Ahora bien, algunas de las medidas señaladas pueden ser fortalecidas. El condenado por corrupción no tiene por qué estar en un sitio de reclusión especial (instalaciones de las Fuerzas Armadas o casas fiscales), y extender la terminación de los contratos a los condenados y a las personas jurídicas de las que son parte, además de la extinción de dominio al corrupto extensiva a su potencial red de testaferros, son bienvenidas.

No debe suceder igual con otras propuestas. Empecemos por la más atractiva: reducir el salario de los congresistas. Distintos estudios señalan que disminuir el salario de los funcionarios no es efectivo en la lucha contra la corrupción; lo contrario, puede ser un aliciente para buscar otras rentas, más si manejan contratación. Con un agravante, el sector público se pierde de muy buenos profesionales si el salario no es competitivo.

Con la iniciativa de restringir a tres los períodos de los congresistas es similar. Los que tienen una estructura política atada al clientelismo y los contratos, están en mejores condiciones de perpetuarse en el Congreso, en persona o en cuerpo ajeno (a través de familiares o de gente de confianza). En cambio, el país corre el riesgo de privarse de unos buenos congresistas que dependen del voto de opinión, que es poco transferible.

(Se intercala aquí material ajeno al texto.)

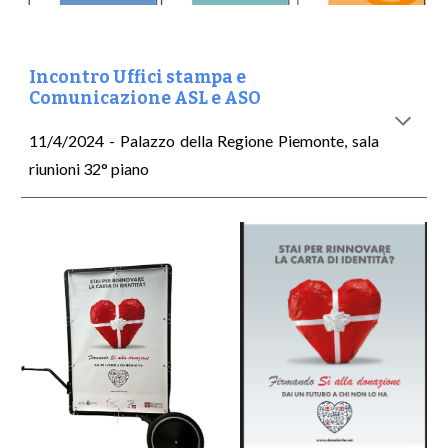
Incontro Uffici stampa e
Comunicazione ASL e ASO
11/4/2024 - Palazzo della Regione Piemonte, sala
riunioni 32° piano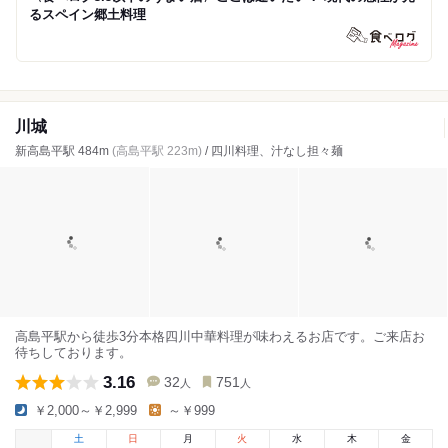
るスペイン郷土料理
川城
新高島平駅 484m
(高島平駅 223m)
/ 四川料理、汁なし担々麺
高島平駅から徒歩3分本格四川中華料理が味わえるお店です。ご来店お
待ちしております。
3.16
32
751
人
人
￥2,000～￥2,999
～￥999
土
日
月
火
水
木
金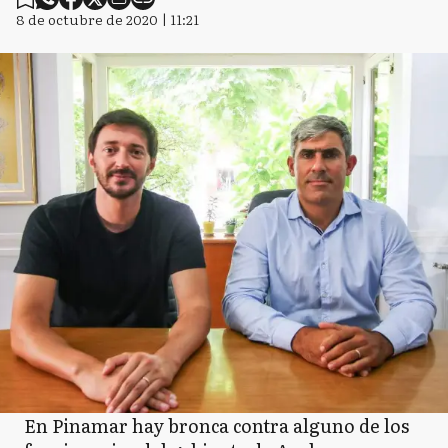
8 de octubre de 2020 | 11:21
En Pinamar hay bronca contra alguno de los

Otra propuesta, popular pero compleja, es el que todos los presupuestos (de la Nación, los Departamentos y los Municipios) se aprueben, partida por partida, desglosadas y priorizadas, en audiencias públicas. Suena lindo pero es ineficiente y no garantiza que no haya corrupción. Cosa distinta es la transparencia en los procesos presupuestales y la rendición de cuentas sobre lo contratado y ejecutado, que hoy día son muy pobres.

Cero tolerancia con la corrupción. Pero es necesario analizar qué es efectivo y qué no para contrarrestarla. ¿Es lógico gastarse un dineral a fin de obtener un mandato para luego regresar al Congreso? ¿No hay un poco de espectáculo en todo esto? ¿No será más práctico y menos costoso que el próximo gobierno lidere un gran acuerdo contra la corrupción, con todo el soporte técnico, y lo presente al Congreso? Lo políticamente correcto es estar a favor de la consulta so pena de ser tildado de corrupto. ¿Es lo serio?